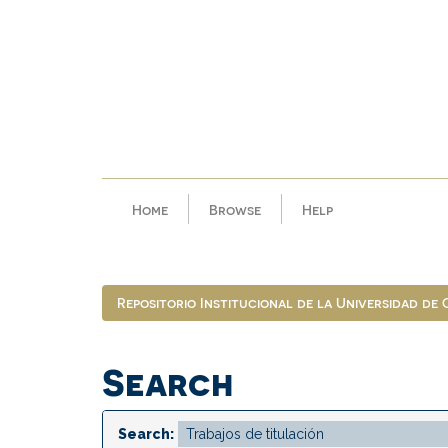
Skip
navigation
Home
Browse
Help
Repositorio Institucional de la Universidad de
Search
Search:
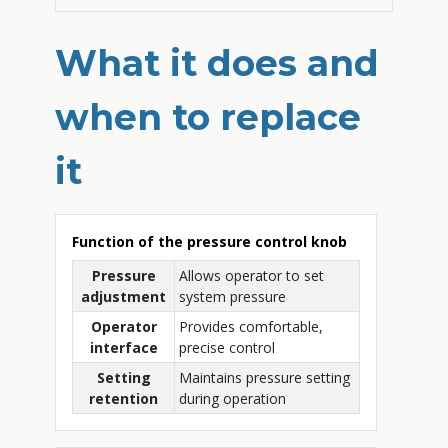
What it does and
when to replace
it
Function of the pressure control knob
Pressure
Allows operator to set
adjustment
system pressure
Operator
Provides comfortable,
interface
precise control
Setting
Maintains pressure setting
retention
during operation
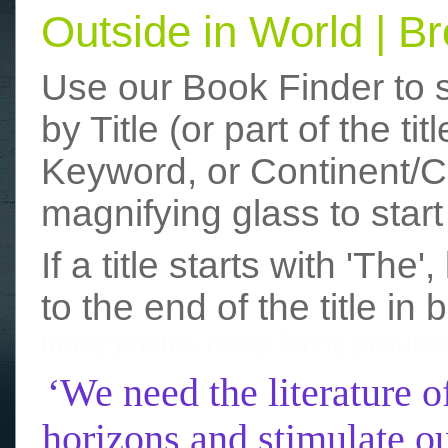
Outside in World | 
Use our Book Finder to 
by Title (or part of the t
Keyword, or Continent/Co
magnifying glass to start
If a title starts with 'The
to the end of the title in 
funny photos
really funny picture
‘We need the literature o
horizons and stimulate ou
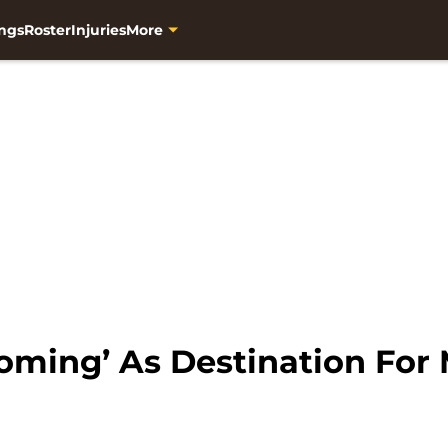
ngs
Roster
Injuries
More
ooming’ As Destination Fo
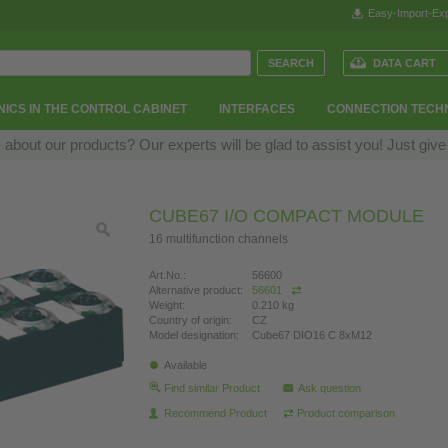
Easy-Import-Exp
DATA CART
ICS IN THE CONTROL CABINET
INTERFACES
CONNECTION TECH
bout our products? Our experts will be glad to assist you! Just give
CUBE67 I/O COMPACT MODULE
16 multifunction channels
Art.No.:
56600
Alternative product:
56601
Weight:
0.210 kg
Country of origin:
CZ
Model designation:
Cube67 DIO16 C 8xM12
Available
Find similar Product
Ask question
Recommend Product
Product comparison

········

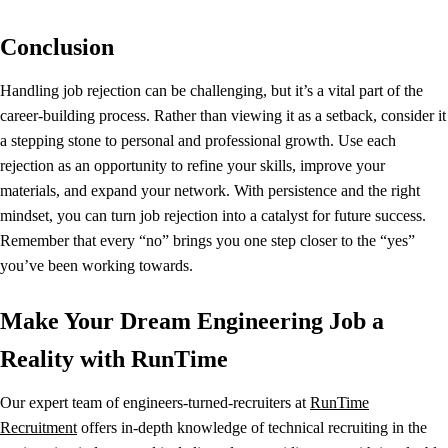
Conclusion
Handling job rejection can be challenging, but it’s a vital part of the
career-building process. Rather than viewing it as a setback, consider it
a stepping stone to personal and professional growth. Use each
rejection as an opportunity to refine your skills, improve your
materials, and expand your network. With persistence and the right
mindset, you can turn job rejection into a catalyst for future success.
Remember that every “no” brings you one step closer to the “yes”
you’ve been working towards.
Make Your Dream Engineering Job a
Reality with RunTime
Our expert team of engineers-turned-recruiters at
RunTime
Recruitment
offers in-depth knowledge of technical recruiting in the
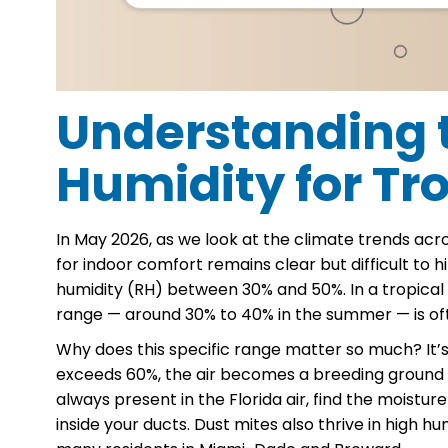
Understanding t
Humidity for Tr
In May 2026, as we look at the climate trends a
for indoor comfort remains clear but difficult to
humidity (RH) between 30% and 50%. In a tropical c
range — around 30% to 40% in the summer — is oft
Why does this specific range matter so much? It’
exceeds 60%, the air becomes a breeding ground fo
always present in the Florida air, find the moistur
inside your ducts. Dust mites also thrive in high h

········

### Goal of the exercise
Search the records for the word "rejection", then list every line that has it.

### Output of the exercise
Handling job rejection can be challenging, but it’s a vital part of the
rejection as an opportunity to refine your skills, improve your
mindset, you can turn job rejection into a catalyst for future success.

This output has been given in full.